Ideally, the analytical techniques presented here will need to be tested using datasets from other populations of patients using different analgesics to verify that percentage changes in pain intensity remain most consistent in other situations as well. However, because our findings are consistent with our previous analysis of a sample of patients with five different chronic pain syndromes,13we have more confidence that replicating our procedures in data from other studies will demonstrate similar results.
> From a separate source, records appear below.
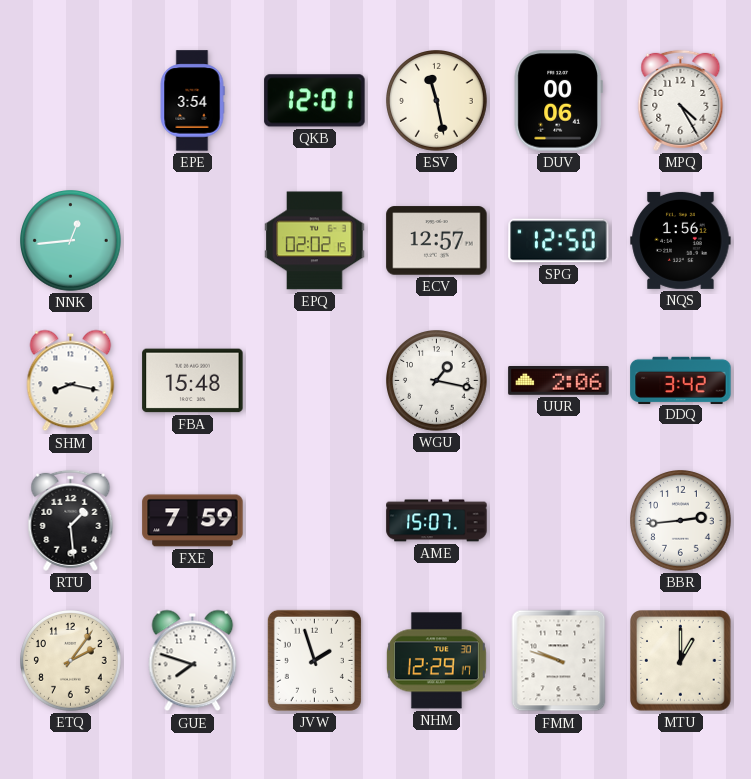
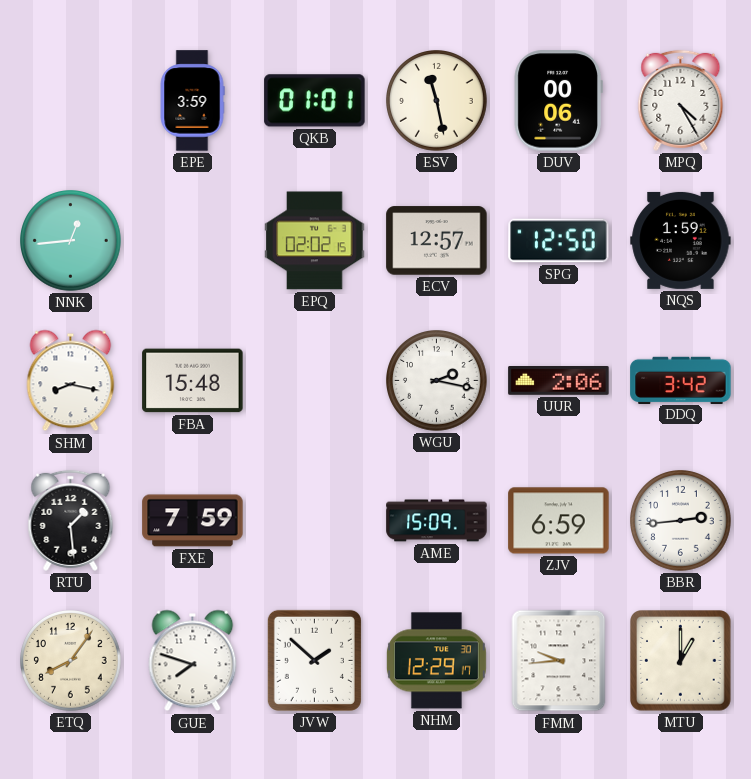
EPE: 3:54 -> 3:59
QKB: 12:01 -> 01:01
NQS: 1:56 -> 1:59
WGU: 1:17 -> 2:17
AME: 15:07 -> 15:09
ZJV: none -> 6:59
ETQ: 2:06 -> 8:06
JVW: 1:57 -> 1:52
FMM: 9:48 -> 9:44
We have reanalyzed data from the multiepisode titration phase of a clinical trial of BTP in patients with cancer, observing that a percentage change pain intensity is better associated with PR-VRS and GMP and may provide a more consistent representation of the patient's response to treatment over time than the raw PID. Although the choice of outcome measures and analyses for future clinical trials will depend on the study question and study design, the use of a percentage change may provide a more standardized approach to the evaluation and interpretation of clinical trials for pain therapies. A more standard approach may improve our ability to compare the results across trials and in the evaluation of differences in the pain experiences between different populations such as the report of pain by male and female patients and in different cultures.39–42The consistency of the reported changes in the percentage pain intensity with the reported level of clinical benefit that was demonstrated across all demographic factors suggests a way to handle the interperson differences in numeric pain measures to provide more consistent results across clinical studies.